Les entretiens ont fait l’objet d’une analyse de contenu. Une fois retranscrits, les entretiens ont été codés en référence aux thématiques des relances faites durant les entretiens inspirés de l’instruction au sosie. Puis, en fonction des propos tenus par les interviewés, de nouveaux codes sont venus enrichir l’analyse. L’objectif de cet article n’étant pas une analyse exhaustive de ce matériau, les extraits utilisés ici ont été sélectionnés afin de donner des informations sur les représentations que certains formateurs de terrain rencontrés ont de l’évaluation des stages. Ces extraits ont été sélectionnés parmi les segments de textes codés « responsabilité », « progression » et « difficultés ». Ce corpus étaye avant tout l’écart entre les cadres de l’expérience d’enseignant et de formateur et les interférences possibles entre ces deux rôles. Dans l’analyse, les extraits sont identifiés par un code numérique précédé de la lettre « E ».

3. Analyse

3.1 Évaluation des élèves versus évaluation des étudiants

Avant d’utiliser ces concepts pour analyser nos données, regardons comment ils fonctionnent dans celui de l’évaluation des élèves. Cela permettra au travers du contraste mis en évidence, de répondre à notre question.

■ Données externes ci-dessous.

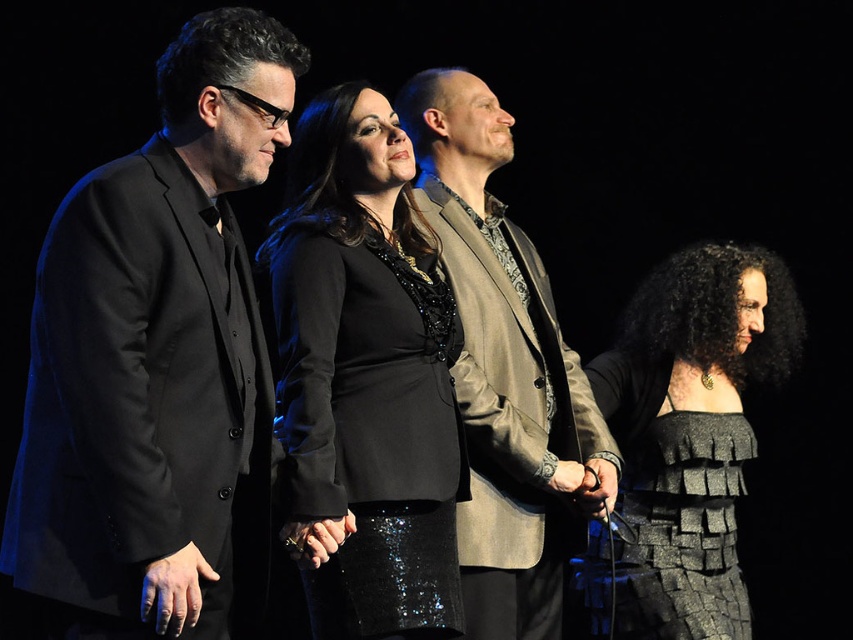 Based on the coordinates provided, which object is located at point (505, 372) in the image?

The point (505, 372) marks the shiny beige suit at center.

Based on the scene description, which object is positioned to the left of the other between the shiny beige suit at center and the textured gray dress at lower right?

The shiny beige suit at center is positioned to the left of the textured gray dress at lower right.

What are the coordinates of the black sequined dress at center?

The black sequined dress at center is located at coordinates point (364, 378). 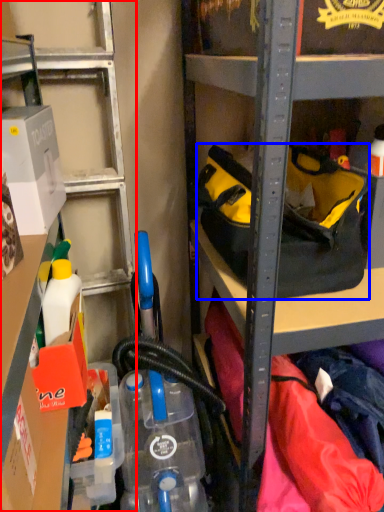 Question: Which object appears closest to the camera in this image, shelf (highlighted by a red box) or handbag (highlighted by a blue box)?

Choices:
 (A) shelf
 (B) handbag

Answer: (A) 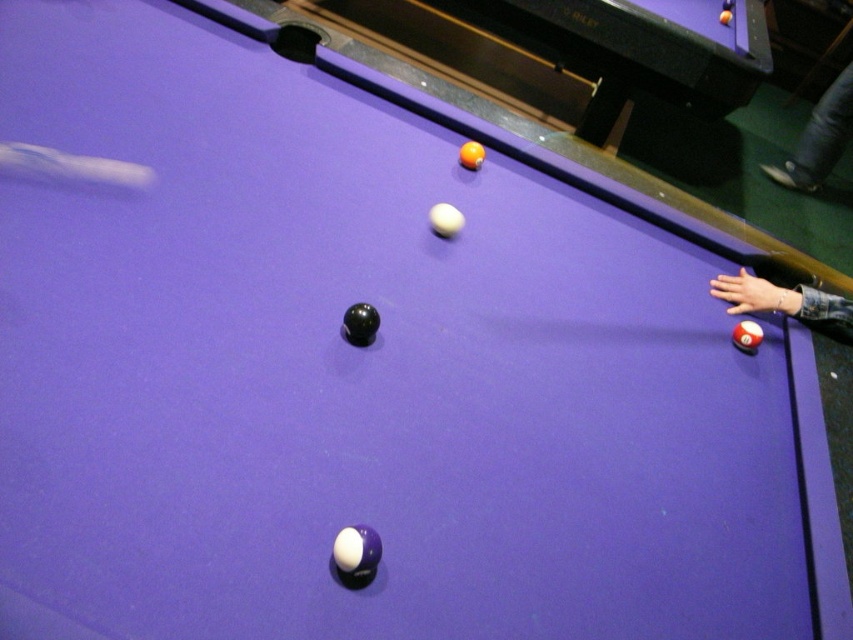 Question: Which point is closer to the camera?

Choices:
 (A) (793, 314)
 (B) (364, 26)
 (C) (836, 77)

Answer: (A)

Question: Does orange glossy ball at upper center appear on the left side of smooth leather hand at right?

Choices:
 (A) no
 (B) yes

Answer: (B)

Question: Which object is the closest to the denim pants at right?

Choices:
 (A) smooth leather hand at right
 (B) orange glossy ball at upper center

Answer: (B)

Question: Among these objects, which one is nearest to the camera?

Choices:
 (A) denim pants at right
 (B) orange glossy ball at upper center
 (C) smooth leather hand at right

Answer: (C)

Question: Can you confirm if orange glossy ball at upper center is positioned below smooth leather hand at right?

Choices:
 (A) yes
 (B) no

Answer: (B)

Question: Does orange glossy ball at upper center appear under smooth leather hand at right?

Choices:
 (A) no
 (B) yes

Answer: (A) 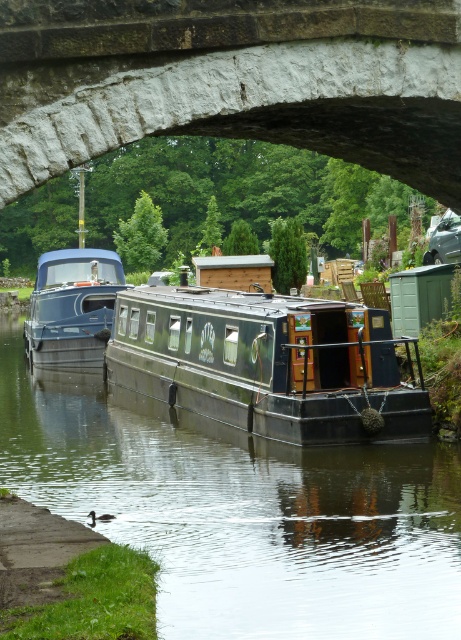 You are standing on the dock under the stone arch at center and want to board the matte blue boat at left. Which direction should you walk to reach the boat?

You should walk downward towards the matte blue boat at left because the stone arch at center is located above it, meaning the boat is positioned lower in elevation.

You are a boat captain trying to navigate your matte blue boat at left under the stone arch at center. Based on the scene description, will your boat fit through the archway?

The stone arch at center has a width less than the matte blue boat at left, so the boat will not fit through the archway.

You are a delivery person trying to navigate a narrow canal under a stone archway. You have a cargo box that is 3 meters wide. The green matte boat at center and the dark green wooden barge at center are both docked here. Which of these boats can your cargo box fit through the space between them?

The dark green wooden barge at center has a smaller width than the green matte boat at center. Since your cargo box is 3 meters wide, you need to check the width of the space between the boats. However, the description only compares their widths but does not provide exact measurements. Therefore, it is unclear which boat allows enough space for the cargo box to pass through. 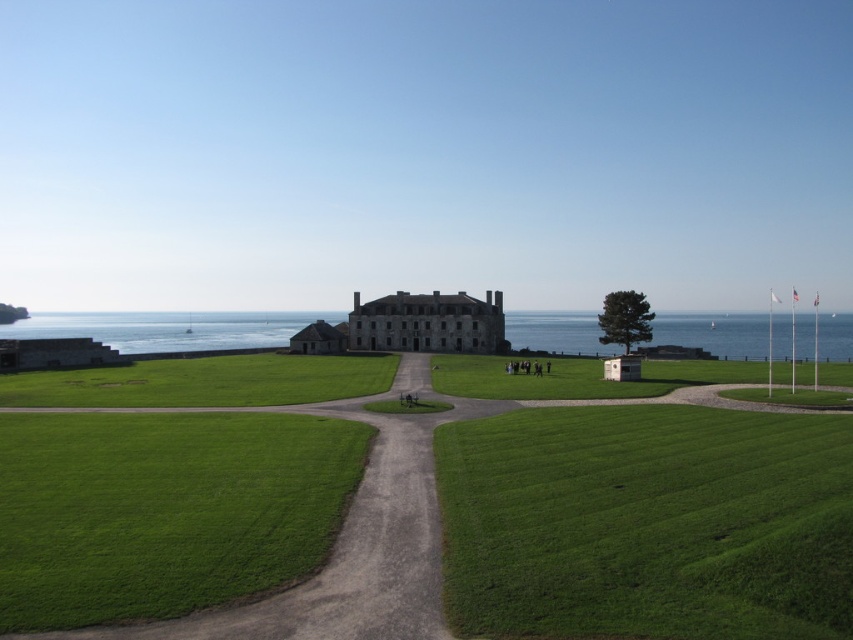 Between green grass at center and blue water at lower left, which one is positioned lower?

green grass at center

Is green grass at center above blue water at lower left?

Incorrect, green grass at center is not positioned above blue water at lower left.

Find the location of a particular element. The width and height of the screenshot is (853, 640). green grass at center is located at coordinates (409, 472). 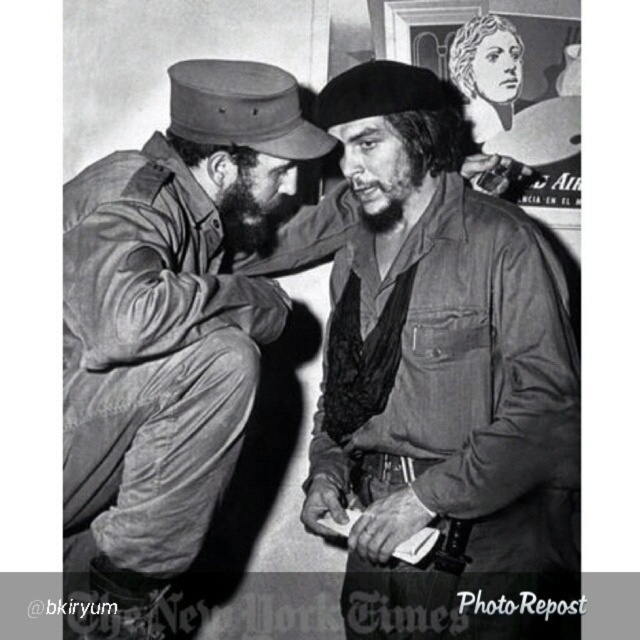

L’évaluation fait certainement partie des rituels scolaires les plus marquants et les plus récurrents. Après avoir, le plus souvent, été sommé « d’apprendre un contenu », l’élève est confronté à un dispositif lui permettant de faire la preuve de ses apprentissages. Cette première confrontation est suivie d’une seconde, lorsque « le résultat » de la comparaison entre sa production et les attentes de l’enseignant lui est communiqué sous forme de commentaire, de note, d’appréciation ou toute autre forme de communication. Cette séquence d’opérations est fortement ritualisée : les dispositifs permettant à l’élève de « montrer » ses savoirs sont très codifiés, même si l’on peut observer des variations d’un système scolaire à l’autre ou d’un enseignant à l’autre : l’interrogation orale, la fiche ou le questionnaire à compléter pour citer des formes usuelles sont autant de formes naturalisées, autant chez les élèves, les parents (ils ont aussi été élèves) et les enseignants. Ceux-ci ont d’abord intériorisé instruments et procédures comme élève, puis au travers de leur socialisation professionnelle. Durant celle-ci, ils ont sédimenté leur rôle et renforcé le cadre structurant les interactions liées à l’évaluation, au travers par exemple de leur collaboration avec leurs collègues. Les modes de prise d’information, de correction autant que les formes de communication relative au résultat de l’évaluation sont le plus souvent largement partagés, au point que les changements ou les remises en question du cadre de l’évaluation engendrent le plus souvent de fortes réactions, que ce soit parmi les élèves, les parents ou les enseignants[3], puisque cela bouleverse les significations partagées, les rôles attendus et les évidences qui cimentent les processus naturalisés.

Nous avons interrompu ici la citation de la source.